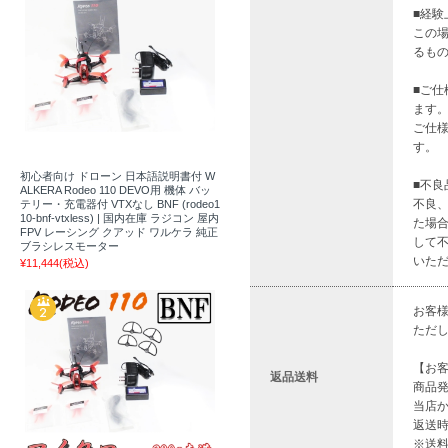
■経
この
るも
■ご
ます
ご仕
す。
初心者向け ドローン 日本語説明書付 W
■不良
ALKERA Rodeo 110 DEVO用 機体 バッ
不良
テリー・充電器付 VTXなし BNF (rodeo1
10-bnf-vtxless) | 国内在庫 ラジコン 屋内
た場
FPV レーシング クアッド ワルケラ 純正
して
ブラシレスモーター
いた
¥11,444
(税込)
お客
ただ
【お
返品送料
商品
当店
返送
※送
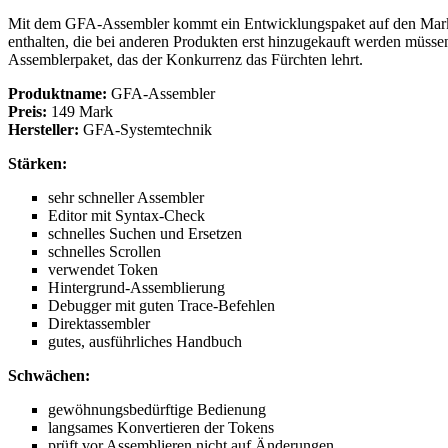
Mit dem GFA-Assembler kommt ein Entwicklungspaket auf den Markt,
enthalten, die bei anderen Produkten erst hinzugekauft werden müs
Assemblerpaket, das der Konkurrenz das Fürchten lehrt.
Produktname:
GFA-Assembler
Preis:
149 Mark
Hersteller:
GFA-Systemtechnik
Stärken:
sehr schneller Assembler
Editor mit Syntax-Check
schnelles Suchen und Ersetzen
schnelles Scrollen
verwendet Token
Hintergrund-Assemblierung
Debugger mit guten Trace-Befehlen
Direktassembler
gutes, ausführliches Handbuch
Schwächen:
gewöhnungsbedürftige Bedienung
langsames Konvertieren der Tokens
prüft vor Assemblieren nicht auf Änderungen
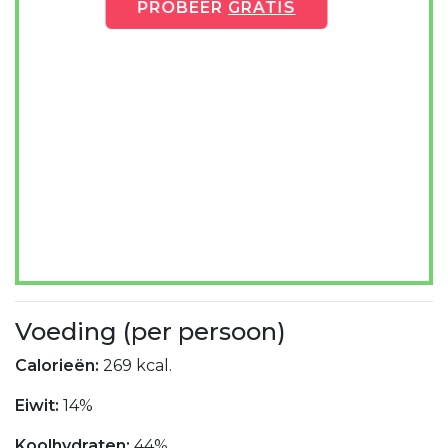
PROBEER
GRATIS
Voeding (per persoon)
Calorieën:
269 kcal.
Eiwit:
14%
Koolhydraten:
44%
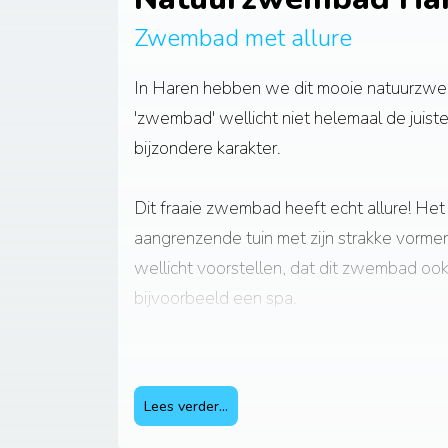
Zwembad met allure
In Haren hebben we dit mooie natuurz
'zwembad' wellicht niet helemaal de juist
bijzondere karakter.
Dit fraaie zwembad heeft echt allure! Het
aangrenzende tuin met zijn strakke vormen 
wellicht voorstellen, dat dit zwembad oo
bijvoorbeeld een spa.
Dit mooie zwembad geeft verkoeling als he
goed toeven op het aangrenzende terras
Lees verder...
heerlijk kunt genieten en tot rust kunt kom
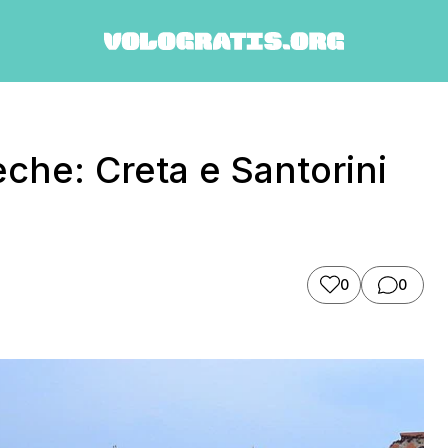
eche: Creta e Santorini
0
0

### HOW TO COMPLETE THIS TASK
Output each record verbatim and leave out its pictures.

### RESULT OF THIS TASK
■経
この
るも
■ご
ます
ご仕
す。
初心者向け ドローン 日本語説明書付 W
■不良
ALKERA Rodeo 110 DEVO用 機体 バッ
不良
テリー・充電器付 VTXなし BNF (rodeo1
10-bnf-vtxless) | 国内在庫 ラジコン 屋内
た場
FPV レーシング クアッド ワルケラ 純正
して
ブラシレスモーター
いた
¥11,444
(税込)
お客
ただ
【お
返品送料
商品
当店
返送
※送
Mit dem GFA-Assembler kommt ein Entwicklungspaket auf den Markt,
enthalten, die bei anderen Produkten erst hinzugekauft werden müs
Assemblerpaket, das der Konkurrenz das Fürchten lehrt.
Produktname:
GFA-Assembler
Preis:
149 Mark
Hersteller:
GFA-Systemtechnik
Stärken:
sehr schneller Assembler
Editor mit Syntax-Check
schnelles Suchen und Ersetzen
schnelles Scrollen
verwendet Token
Hintergrund-Assemblierung
Debugger mit guten Trace-Befehlen
Direktassembler
gutes, ausführliches Handbuch
Schwächen:
gewöhnungsbedürftige Bedienung
langsames Konvertieren der Tokens
prüft vor Assemblieren nicht auf Änderungen
PROBEER
GRATIS
Voeding (per persoon)
Calorieën:
269 kcal.
Eiwit:
14%
Koolhydraten:
44%
Zwembad met allure
In Haren hebben we dit mooie natuurz
'zwembad' wellicht niet helemaal de juist
bijzondere karakter.
Dit fraaie zwembad heeft echt allure! Het
aangrenzende tuin met zijn strakke vormen 
wellicht voorstellen, dat dit zwembad oo
bijvoorbeeld een spa.
Dit mooie zwembad geeft verkoeling als he
goed toeven op het aangrenzende terras
Lees verder...
heerlijk kunt genieten en tot rust kunt kom
eche: Creta e Santorini
0
0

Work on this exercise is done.